How an underwater hotel is helping to identify marine biodiversity hotspots
A new paper published in Nature Communications has utilised EMBRC’s EMO BON network to make an important discovery about marine biodiversity richness. In this Q&A Matthias Obst, University of Gothenburg explains the significance of this new publication.
What question did you want to answer?
A longstanding question in marine biology is where biodiversity richness comes from. What drives species diversity in the ocean? It’s a complex question because there are many factors affecting how and why a species appears and aggregates in marine habitats.
Historically, scientists observed a latitudinal gradient of species richness, which means that habitats typically become more species rich the closer they are located to the equator. One popular explanation for this was that the observed patterns may be driven by temperature and food – in other words, habitats with warm water and a lot of food would support more species. However, there are many exceptions to this rule, especially when looking at the entire range of ecosystems from the poles to the equator; eventually, preventing this hypothesis from being fully established.

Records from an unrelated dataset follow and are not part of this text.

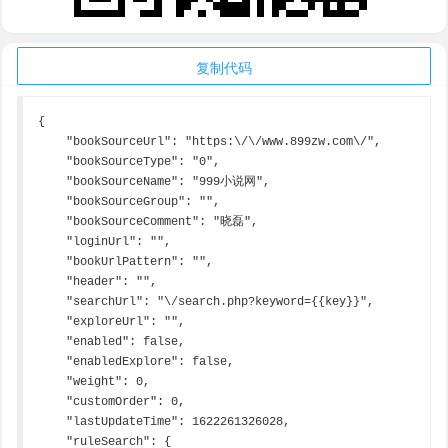
复制代码
{

    "bookSourceUrl": "https:\/\/www.899zw.com\/",

    "bookSourceType": "0",

    "bookSourceName": "999小说网",

    "bookSourceGroup": "",

    "bookSourceComment": "晓磊",

    "loginUrl": "",

    "bookUrlPattern": "",

    "header": "",

    "searchUrl": "\/search.php?keyword={{key}}",

    "exploreUrl": "",

    "enabled": false,

    "enabledExplore": false,

    "weight": 0,

    "customOrder": 0,

    "lastUpdateTime": 1622261326028,

    "ruleSearch": {
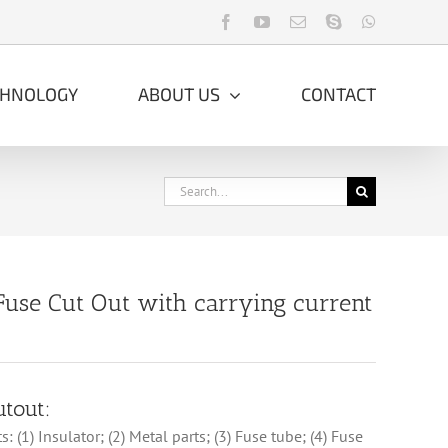
Facebook
YouTube
Email
Skype
WhatsApp
CHNOLOGY
ABOUT US
CONTACT
Search
for:
Fuse Cut Out with carrying current
utout:
: (1) Insulator; (2) Metal parts; (3) Fuse tube; (4) Fuse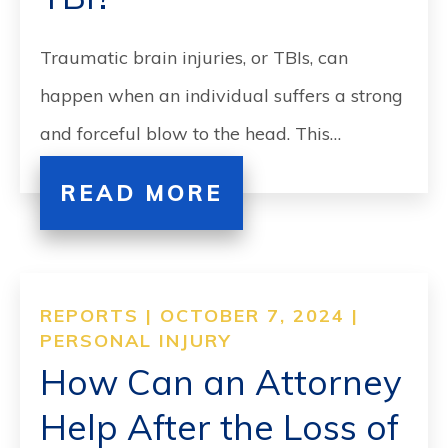
Traumatic brain injuries, or TBIs, can
happen when an individual suffers a strong
and forceful blow to the head. This…
READ MORE
REPORTS | OCTOBER 7, 2024 |
PERSONAL INJURY
How Can an Attorney
Help After the Loss of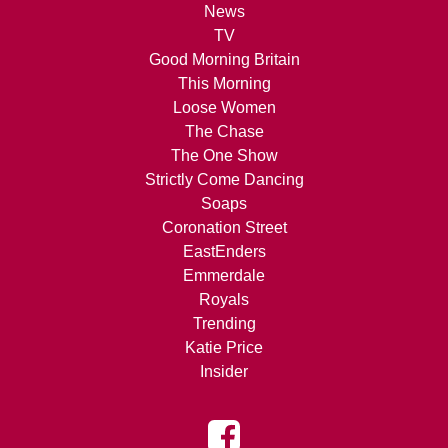
News
TV
Good Morning Britain
This Morning
Loose Women
The Chase
The One Show
Strictly Come Dancing
Soaps
Coronation Street
EastEnders
Emmerdale
Royals
Trending
Katie Price
Insider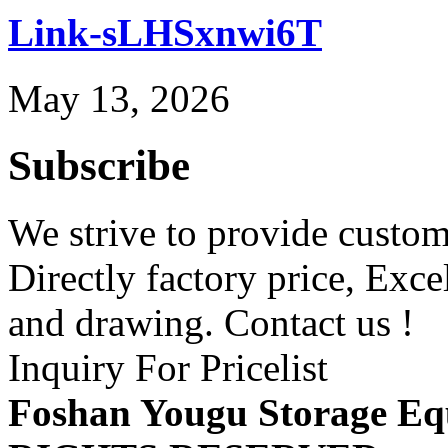
Link-sLHSxnwi6T
May 13, 2026
Subscribe
We strive to provide custome
Directly factory price, Exce
and drawing. Contact us !
Inquiry For Pricelist
Foshan Yougu Storage Eq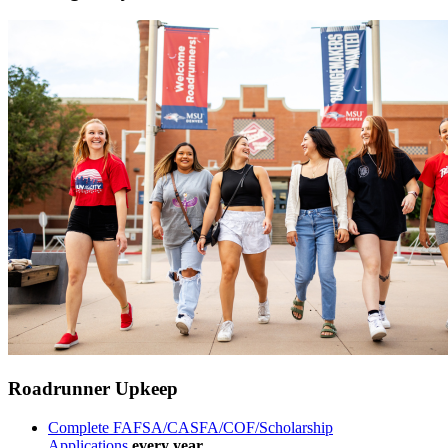
Roadrunner Upkeep
Complete FAFSA/CASFA/COF/Scholarship
Applications
every year.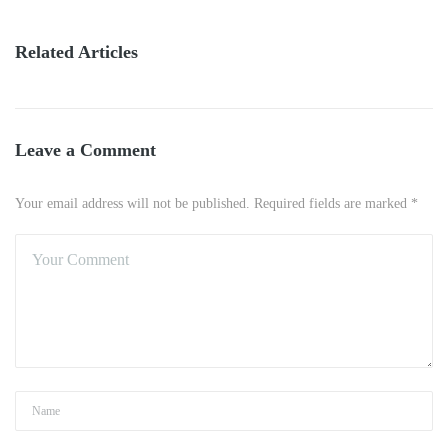
Related Articles
Leave a Comment
Your email address will not be published. Required fields are marked *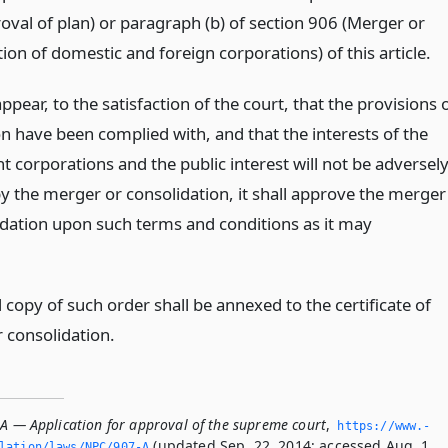
oval of plan) or paragraph (b) of section 906 (Merger or
ion of domestic and foreign corporations) of this article.
l appear, to the satisfaction of the court, that the provisions 
on have been complied with, and that the interests of the
t corporations and the public interest will not be adversel
by the merger or consolidation, it shall approve the merger
idation upon such terms and conditions as it may
.
d copy of such order shall be annexed to the certificate of
 consolidation.
-A — Application for approval of the supreme court
,
https://www.­
(updated Sep. 22, 2014; accessed Aug. 1,
slation/laws/NPC/907-A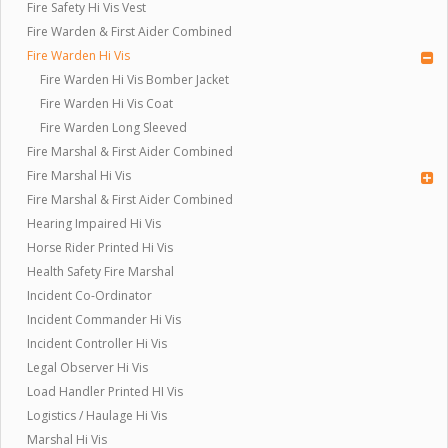
Fire Safety Hi Vis Vest
Fire Warden & First Aider Combined
Fire Warden Hi Vis
Fire Warden Hi Vis Bomber Jacket
Fire Warden Hi Vis Coat
Fire Warden Long Sleeved
Fire Marshal & First Aider Combined
Fire Marshal Hi Vis
Fire Marshal & First Aider Combined
Hearing Impaired Hi Vis
Horse Rider Printed Hi Vis
Health Safety Fire Marshal
Incident Co-Ordinator
Incident Commander Hi Vis
Incident Controller Hi Vis
Legal Observer Hi Vis
Load Handler Printed HI Vis
Logistics / Haulage Hi Vis
Marshal Hi Vis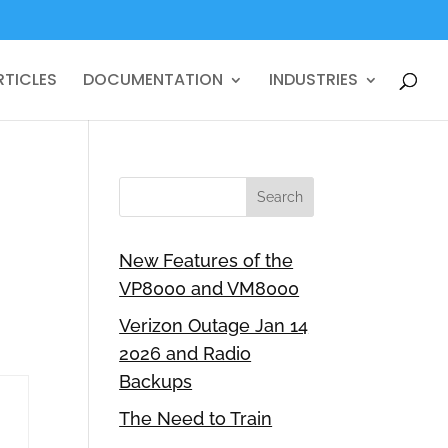
RTICLES
DOCUMENTATION
INDUSTRIES
New Features of the
VP8000 and VM8000
Verizon Outage Jan 14
2026 and Radio
Backups
The Need to Train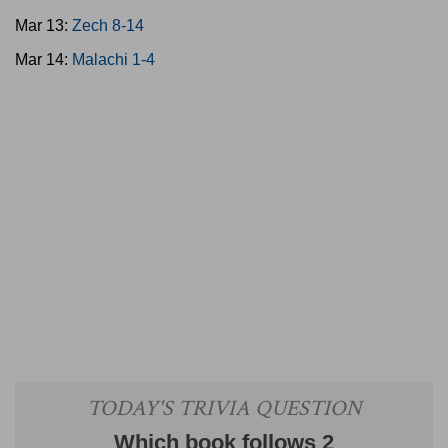
Mar 13:
Zech 8-14
Mar 14:
Malachi 1-4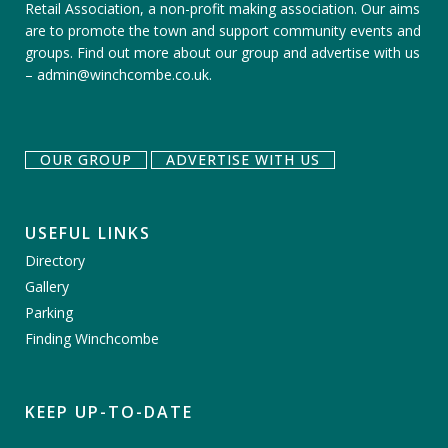
Retail Association, a non-profit making association. Our aims
are to promote the town and support community events and
groups.
Find out more about our group
and
advertise with us
–
admin@winchcombe.co.uk
.
OUR GROUP
ADVERTISE WITH US
USEFUL LINKS
Directory
Gallery
Parking
Finding Winchcombe
KEEP UP-TO-DATE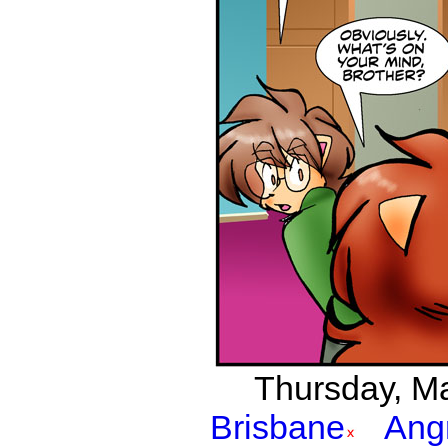
Thursday, Mar
Brisbane
Ang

In the ocean, the primary production of algae in the water is a good measure of the energy that’s available for other species. There’s been an ongoing debate about how the combinations of temperature and energy availability could be measured and this is something we wanted to explore further.
How did you undertake your research?
We used Autonomous Reef Monitoring Systems (ARMS). When a researcher investigates soft sediment, such as mud and sand, they would simply bring samples up to the surface to analyse. That’s not possible with the hard bottom seafloor made up of rocks and boulders. Here, researchers put down so-called passive monitoring systems (ARMS) on the seafloor that they can bring back up at any time for further investigation.
ARMS are like small hotels with nine floors. They have intersections between some of the plates that create micro habitats where larvae can settle, and creatures can creep in and are protected from grazing. You put this little hotel in the ocean, wait for everyone to move in, and then bring it up. Then you can easily disassemble it to take photos and genetic samples. The data are completely comparable across the globe. Deploying these structures again and again helps us monitor the changes in biodiversity across different ecosystems over time.
What were the most significant findings?
This paper finally nails down the relationship between the critical environmental factors and the species diversity they support. Our study strongly supported the hypothesis that continuity of food supplies support biodiversity rich habitats. For example, when you have an ecosystem producing food all year round which then, on top of that, has high levels of food, that's where you have biodiversity hotspots.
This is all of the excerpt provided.